◆ **TASK GOAL**
Below are some entries. Copy each line in them that holds "rule".

◆ **GIVEN DATA**
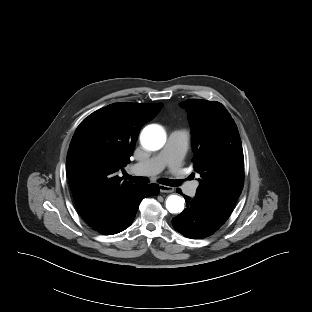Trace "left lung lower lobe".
Segmentation results:
<instances>
[{
  "instance_id": "0a47b994",
  "label": "left lung lower lobe",
  "mask_w": 312,
  "mask_h": 312,
  "mask_svg": "<svg viewBox=\"0 0 312 312\" xmlns=\"http://www.w3.org/2000/svg\"><path fill=\"white\" fill-rule=\"evenodd\" d=\"M180 192V191H179ZM187 208L172 219L176 231L191 239H200L212 235L228 219L230 212L197 196L190 199L183 195Z\"/></svg>"
}]
</instances>
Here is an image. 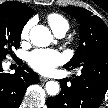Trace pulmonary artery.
<instances>
[{"instance_id":"pulmonary-artery-1","label":"pulmonary artery","mask_w":108,"mask_h":108,"mask_svg":"<svg viewBox=\"0 0 108 108\" xmlns=\"http://www.w3.org/2000/svg\"><path fill=\"white\" fill-rule=\"evenodd\" d=\"M66 32H67V30L62 29V30H59V31L55 32V35H56L58 38H62V37L65 36Z\"/></svg>"}]
</instances>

◆ **OUTPUT**
  "mask_svg": "<svg viewBox=\"0 0 312 312\" xmlns=\"http://www.w3.org/2000/svg\"><path fill=\"white\" fill-rule=\"evenodd\" d=\"M180 192V191H179ZM187 208L172 219L176 231L191 239H200L212 235L228 219L230 212L197 196L190 199L183 195Z\"/></svg>"
[{"instance_id":"pulmonary-artery-1","label":"pulmonary artery","mask_w":108,"mask_h":108,"mask_svg":"<svg viewBox=\"0 0 108 108\" xmlns=\"http://www.w3.org/2000/svg\"><path fill=\"white\" fill-rule=\"evenodd\" d=\"M66 32H67V30L62 29V30H59V31L55 32V35H56L58 38H62V37L65 36Z\"/></svg>"}]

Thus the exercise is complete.